Directions:
Look through the lines below; wherever the word "Cardigan" appears, copy that line.

>>

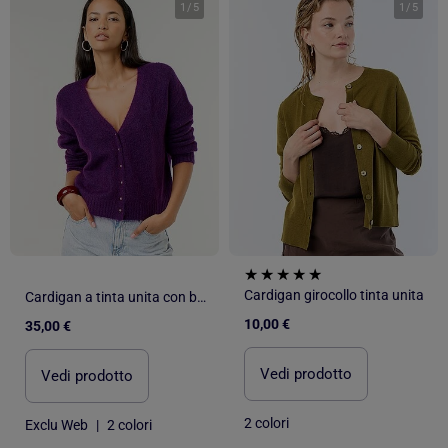
1
/
5
1
/
5
Cardigan girocollo tinta unita
Cardigan a tinta unita con bottoni in maglia a trama grossa
10,00 €
35,00 €
Vedi prodotto
Vedi prodotto
2 colori
Exclu Web
|
2 colori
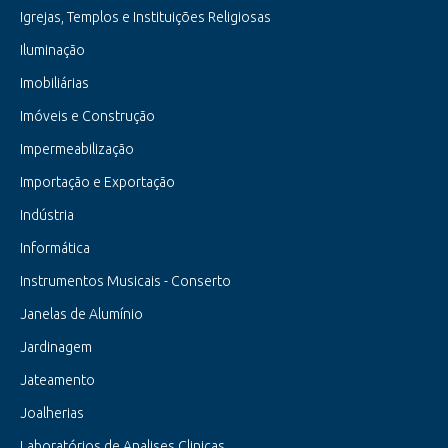
Igrejas, Templos e Instituições Religiosas
Iluminação
Imobiliárias
Imóveis e Construção
Impermeabilização
Importação e Exportação
Indústria
Informática
Instrumentos Musicais - Conserto
Janelas de Alumínio
Jardinagem
Jateamento
Joalherias
Laboratórios de Analises Clinicas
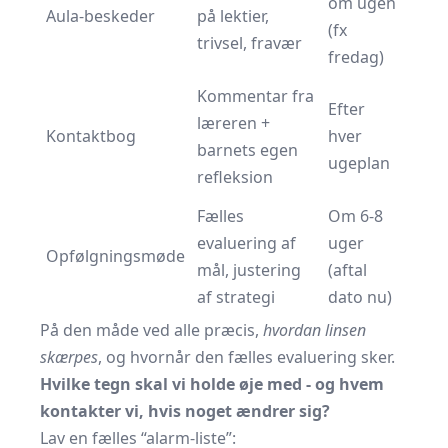
om ugen
Aula-beskeder
på lektier,
(fx
trivsel, fravær
fredag)
Kommentar fra
Efter
læreren +
Kontaktbog
hver
barnets egen
ugeplan
refleksion
Fælles
Om 6-8
evaluering af
uger
Opfølgningsmøde
mål, justering
(aftal
af strategi
dato nu)
På den måde ved alle præcis,
hvordan linsen
skærpes
, og hvornår den fælles evaluering sker.
Hvilke tegn skal vi holde øje med - og hvem
kontakter vi, hvis noget ændrer sig?
Lav en fælles “alarm-liste”:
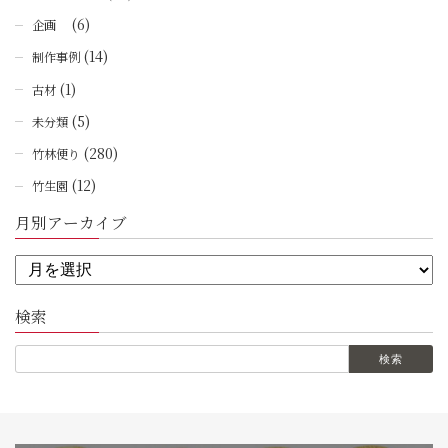
(6)
企画
(14)
制作事例
(1)
古材
(5)
未分類
(280)
竹林便り
(12)
竹生園
月別アーカイブ
検索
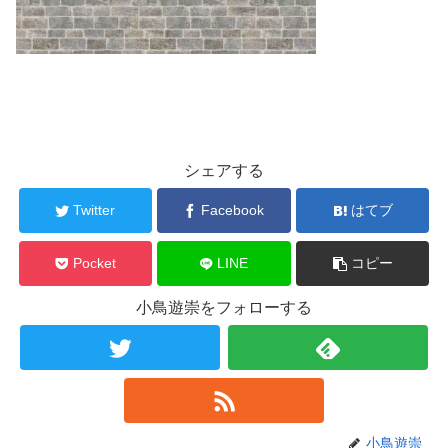
シェアする
Twitter
Facebook
はてブ
Pocket
LINE
コピー
小鳥遊崇をフォローする
小鳥遊崇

<<

Written answer:
Cardigan girocollo tinta unita
Cardigan a tinta unita con bottoni in maglia a trama grossa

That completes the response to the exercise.